┏━━

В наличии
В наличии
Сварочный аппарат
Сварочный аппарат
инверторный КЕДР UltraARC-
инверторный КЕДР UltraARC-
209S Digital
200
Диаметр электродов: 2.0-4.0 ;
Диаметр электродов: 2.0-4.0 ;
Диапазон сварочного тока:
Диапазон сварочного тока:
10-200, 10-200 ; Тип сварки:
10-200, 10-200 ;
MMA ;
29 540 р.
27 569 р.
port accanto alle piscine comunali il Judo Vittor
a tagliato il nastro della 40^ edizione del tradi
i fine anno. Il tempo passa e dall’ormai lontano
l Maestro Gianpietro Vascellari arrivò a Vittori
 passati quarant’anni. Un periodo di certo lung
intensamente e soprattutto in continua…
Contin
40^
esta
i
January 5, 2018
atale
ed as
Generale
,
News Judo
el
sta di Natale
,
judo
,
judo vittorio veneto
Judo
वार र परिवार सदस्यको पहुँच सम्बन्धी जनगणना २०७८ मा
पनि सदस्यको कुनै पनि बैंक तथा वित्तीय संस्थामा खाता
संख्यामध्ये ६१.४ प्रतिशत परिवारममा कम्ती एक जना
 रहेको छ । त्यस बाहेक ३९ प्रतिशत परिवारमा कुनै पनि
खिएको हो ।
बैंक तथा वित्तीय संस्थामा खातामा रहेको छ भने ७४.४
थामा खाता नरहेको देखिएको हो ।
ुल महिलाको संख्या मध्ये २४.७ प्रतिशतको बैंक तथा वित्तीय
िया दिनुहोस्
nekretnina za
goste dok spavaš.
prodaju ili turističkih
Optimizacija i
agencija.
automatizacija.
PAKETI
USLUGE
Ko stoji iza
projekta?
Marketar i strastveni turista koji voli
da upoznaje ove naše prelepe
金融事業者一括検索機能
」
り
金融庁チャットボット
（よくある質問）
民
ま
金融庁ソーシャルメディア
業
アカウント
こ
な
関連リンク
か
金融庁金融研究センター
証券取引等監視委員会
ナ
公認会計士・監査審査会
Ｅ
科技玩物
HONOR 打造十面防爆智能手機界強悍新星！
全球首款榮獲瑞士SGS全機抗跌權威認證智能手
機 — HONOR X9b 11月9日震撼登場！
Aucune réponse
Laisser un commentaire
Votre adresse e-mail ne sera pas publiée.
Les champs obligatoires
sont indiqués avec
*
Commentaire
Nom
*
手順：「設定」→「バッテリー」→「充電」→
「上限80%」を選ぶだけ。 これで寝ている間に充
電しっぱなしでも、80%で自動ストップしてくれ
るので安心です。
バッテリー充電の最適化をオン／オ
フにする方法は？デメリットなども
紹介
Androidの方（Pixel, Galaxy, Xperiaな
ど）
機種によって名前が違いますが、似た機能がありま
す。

┗━━

## ASSIGNMENT
Print again the material above, limited to the lines from the one holding "機 — HONOR X9b 11月9日震撼登場！" through the last, inclusive.

## ANSWER BOX
機 — HONOR X9b 11月9日震撼登場！
Aucune réponse
Laisser un commentaire
Votre adresse e-mail ne sera pas publiée.
Les champs obligatoires
sont indiqués avec
*
Commentaire
Nom
*
手順：「設定」→「バッテリー」→「充電」→
「上限80%」を選ぶだけ。 これで寝ている間に充
電しっぱなしでも、80%で自動ストップしてくれ
るので安心です。
バッテリー充電の最適化をオン／オ
フにする方法は？デメリットなども
紹介
Androidの方（Pixel, Galaxy, Xperiaな
ど）
機種によって名前が違いますが、似た機能がありま
す。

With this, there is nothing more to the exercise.